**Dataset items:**
= Beginning of Section =

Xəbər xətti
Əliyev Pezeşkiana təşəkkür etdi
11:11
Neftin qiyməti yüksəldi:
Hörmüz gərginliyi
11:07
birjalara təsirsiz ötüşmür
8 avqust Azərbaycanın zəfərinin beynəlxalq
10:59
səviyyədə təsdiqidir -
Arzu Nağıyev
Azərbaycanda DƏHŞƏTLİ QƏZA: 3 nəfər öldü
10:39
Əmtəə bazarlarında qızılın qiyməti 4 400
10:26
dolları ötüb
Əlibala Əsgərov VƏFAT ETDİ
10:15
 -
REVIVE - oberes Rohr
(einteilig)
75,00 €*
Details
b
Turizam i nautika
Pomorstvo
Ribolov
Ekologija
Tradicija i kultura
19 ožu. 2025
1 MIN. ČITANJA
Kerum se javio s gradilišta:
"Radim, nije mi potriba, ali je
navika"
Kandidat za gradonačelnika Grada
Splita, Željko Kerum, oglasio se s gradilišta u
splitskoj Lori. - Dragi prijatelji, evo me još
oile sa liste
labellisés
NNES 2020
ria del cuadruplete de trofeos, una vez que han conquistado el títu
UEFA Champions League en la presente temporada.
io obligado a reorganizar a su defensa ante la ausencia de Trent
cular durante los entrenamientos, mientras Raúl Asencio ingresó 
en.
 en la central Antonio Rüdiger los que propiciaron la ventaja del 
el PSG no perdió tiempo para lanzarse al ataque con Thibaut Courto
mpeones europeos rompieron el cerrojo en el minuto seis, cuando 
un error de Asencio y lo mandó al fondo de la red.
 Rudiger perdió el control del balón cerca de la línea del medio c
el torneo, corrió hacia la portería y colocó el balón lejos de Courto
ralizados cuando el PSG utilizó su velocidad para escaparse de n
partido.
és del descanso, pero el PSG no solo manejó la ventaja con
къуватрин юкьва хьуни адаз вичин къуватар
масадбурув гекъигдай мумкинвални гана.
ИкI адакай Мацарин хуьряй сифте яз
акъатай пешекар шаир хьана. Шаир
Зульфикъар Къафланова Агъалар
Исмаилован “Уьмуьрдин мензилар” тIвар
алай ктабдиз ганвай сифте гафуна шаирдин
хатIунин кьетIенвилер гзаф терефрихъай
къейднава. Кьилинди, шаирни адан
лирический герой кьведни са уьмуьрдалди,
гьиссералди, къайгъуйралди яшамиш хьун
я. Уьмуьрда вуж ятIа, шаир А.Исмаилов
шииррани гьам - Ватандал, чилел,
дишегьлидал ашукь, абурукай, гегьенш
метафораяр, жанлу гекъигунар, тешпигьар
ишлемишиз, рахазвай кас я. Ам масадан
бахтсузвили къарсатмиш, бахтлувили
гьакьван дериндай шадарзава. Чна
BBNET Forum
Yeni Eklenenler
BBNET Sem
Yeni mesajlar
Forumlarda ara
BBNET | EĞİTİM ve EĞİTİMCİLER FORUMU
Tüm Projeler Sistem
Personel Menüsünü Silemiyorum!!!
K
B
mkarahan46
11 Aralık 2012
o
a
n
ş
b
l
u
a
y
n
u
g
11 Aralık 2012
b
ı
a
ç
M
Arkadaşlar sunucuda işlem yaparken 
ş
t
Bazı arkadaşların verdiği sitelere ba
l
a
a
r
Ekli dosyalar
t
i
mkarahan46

= End of Section =
= Beginning of Section =

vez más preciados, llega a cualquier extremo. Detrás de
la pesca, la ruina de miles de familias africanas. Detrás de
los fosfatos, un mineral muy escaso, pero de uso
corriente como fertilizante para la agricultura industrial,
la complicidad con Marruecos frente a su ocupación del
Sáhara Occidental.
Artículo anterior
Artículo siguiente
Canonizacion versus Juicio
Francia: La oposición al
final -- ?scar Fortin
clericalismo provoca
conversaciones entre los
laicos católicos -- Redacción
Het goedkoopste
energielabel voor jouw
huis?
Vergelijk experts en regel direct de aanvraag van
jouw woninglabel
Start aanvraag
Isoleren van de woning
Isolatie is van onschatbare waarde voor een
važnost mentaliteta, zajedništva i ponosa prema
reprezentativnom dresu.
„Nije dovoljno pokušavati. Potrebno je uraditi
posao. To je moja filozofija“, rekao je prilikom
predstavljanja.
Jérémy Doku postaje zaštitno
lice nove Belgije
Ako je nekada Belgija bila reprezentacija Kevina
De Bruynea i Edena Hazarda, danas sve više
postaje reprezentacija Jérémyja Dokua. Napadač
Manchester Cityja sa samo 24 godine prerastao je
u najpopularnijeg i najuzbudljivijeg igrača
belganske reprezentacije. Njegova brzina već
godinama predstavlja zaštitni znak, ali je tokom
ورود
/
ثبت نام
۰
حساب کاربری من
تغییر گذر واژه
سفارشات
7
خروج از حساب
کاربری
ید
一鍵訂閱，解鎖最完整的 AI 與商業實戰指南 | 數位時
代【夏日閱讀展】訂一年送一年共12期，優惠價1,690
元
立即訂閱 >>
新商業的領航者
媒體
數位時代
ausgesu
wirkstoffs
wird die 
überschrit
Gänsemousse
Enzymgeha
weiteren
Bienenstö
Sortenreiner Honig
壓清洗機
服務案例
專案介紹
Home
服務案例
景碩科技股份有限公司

= End of Section =

**WORK TO COMPLETE:**
Take every line from the data that includes the word "qiyməti".

**YOUR RESPONSE:**
Neftin qiyməti yüksəldi:
Əmtəə bazarlarında qızılın qiyməti 4 400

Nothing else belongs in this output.